Earlier, we mentioned that there are two common reduction relations used for operational semantics: small-step \rightarrow and big-step \Downarrow. So what’s the difference?

In a small-step semantics, we write our rules so that they only do one thing at a time. This means we will often need to write many rules for some operations. In our lambda calculus example, we needed three rules to explain what to do with the application form (e\ e)! The advantage of this style of semantics is that it is very easy to see how the language works, because everything is separated in such a way to highlight all the nuances. However, implementing a small-step semantics can be quite painful, as we’ll see during the semester.

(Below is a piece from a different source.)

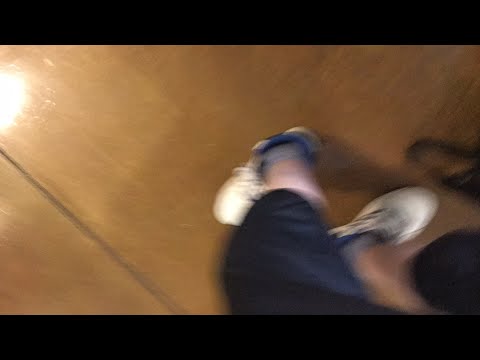 The width and height of the screenshot is (480, 360). I want to click on tile floor, so click(x=67, y=175).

The alternative is a big-step semantics, wherein we take a few large steps instead of many tiny steps. Here’s an example of a big-step semantics for the lambda calculus:

e_1\ \Downarrow\ (\lambda\ (x)\ e_3)\qquad e_2\ \Downarrow\ v_2\qquad e_3[x/v_2]\ \Downarrow\ v_3 \over (e_1\ e_2)\ \Downarrow\ v_3

 

E-App

This semantics only needs one rule! It can be read in English as something like "if e_1 reduces by the big-step relation \Downarrow to a lambda-expression, e_2 reduces to any value, and the beta-reduction of those terms results in a value v_3, then the application (e_1\ e_2) reduces to the value v_3."

So how can we tell the difference between small-step and big-step semantics, other than the arrow operator used? In a big-step semantics, each reduction evaluates fully to a value. In contrast, the rules in our small-step semantics above can produce non-value terms.

Often, it is useful to define both kinds of semantics for a language. The small-step semantics is used on paper, while the big-step semantics is used for implementing an interpreter for the language. We will see both of these throughout this class.